_TASK TO COMPLETE_
No pictures, everything else exact: set down the entries in full.

_MATERIAL FOR THIS EXERCISE_

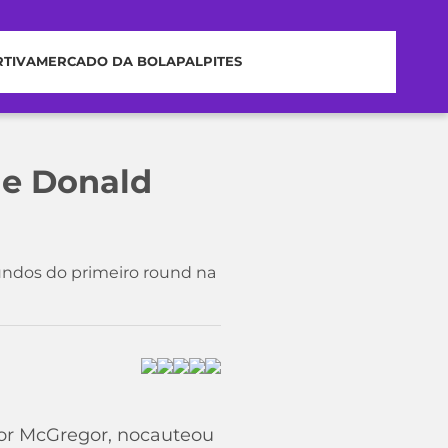
RTIVA
MERCADO DA BOLA
PALPITES
de Donald
ndos do primeiro round na
nor McGregor, nocauteou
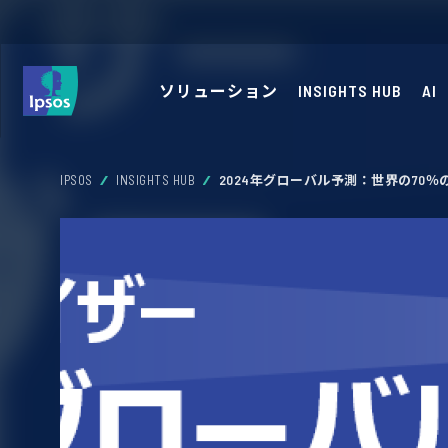
ソリューション
INSIGHTS HUB
AI
IPSOS
INSIGHTS HUB
2024年グローバル予測：世界の70％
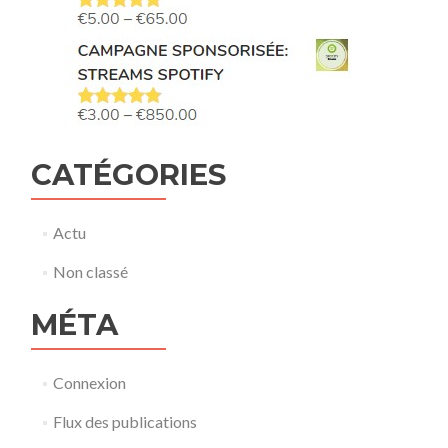
CATÉGORIES
Actu
Non classé
MÉTA
Connexion
Flux des publications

_WRITTEN RESPONSE_
RTIVA
MERCADO DA BOLA
PALPITES
de Donald
ndos do primeiro round na
nor McGregor, nocauteou
ソリューション
INSIGHTS HUB
AI
IPSOS
INSIGHTS HUB
2024年グローバル予測：世界の70％
CATÉGORIES
Actu
Non classé
MÉTA
Connexion
Flux des publications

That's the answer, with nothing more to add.